**How to complete this task:**
Go through the entries below and copy each line containing the word "Chemie".

**Dataset records:**
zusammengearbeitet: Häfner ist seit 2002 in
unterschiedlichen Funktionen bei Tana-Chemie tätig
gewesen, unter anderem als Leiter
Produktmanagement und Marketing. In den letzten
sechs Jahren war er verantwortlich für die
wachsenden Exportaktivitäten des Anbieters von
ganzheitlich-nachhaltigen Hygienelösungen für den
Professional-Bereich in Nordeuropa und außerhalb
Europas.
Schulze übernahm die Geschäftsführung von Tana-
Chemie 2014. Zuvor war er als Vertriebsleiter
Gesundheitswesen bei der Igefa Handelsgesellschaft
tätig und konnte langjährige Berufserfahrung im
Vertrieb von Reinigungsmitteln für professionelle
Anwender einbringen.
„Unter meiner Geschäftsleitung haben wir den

==

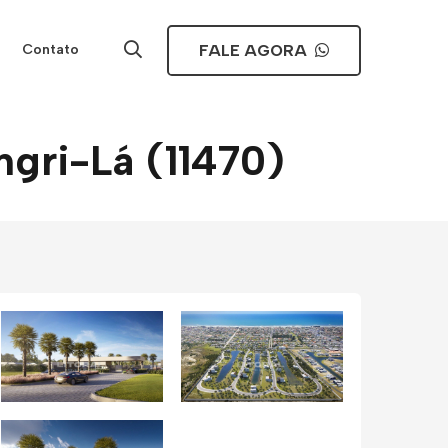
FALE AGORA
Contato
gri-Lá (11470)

---

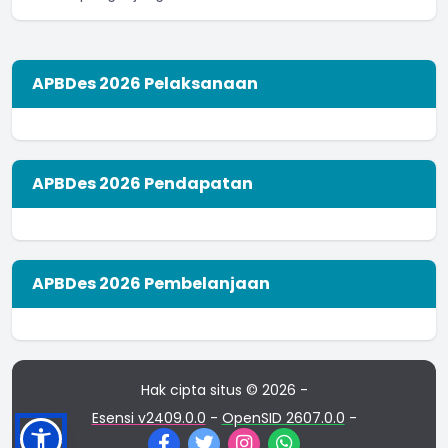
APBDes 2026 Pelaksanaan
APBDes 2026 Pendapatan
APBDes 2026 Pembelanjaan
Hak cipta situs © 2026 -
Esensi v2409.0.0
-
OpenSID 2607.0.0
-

**Response box:**
unterschiedlichen Funktionen bei Tana-Chemie tätig
Chemie 2014. Zuvor war er als Vertriebsleiter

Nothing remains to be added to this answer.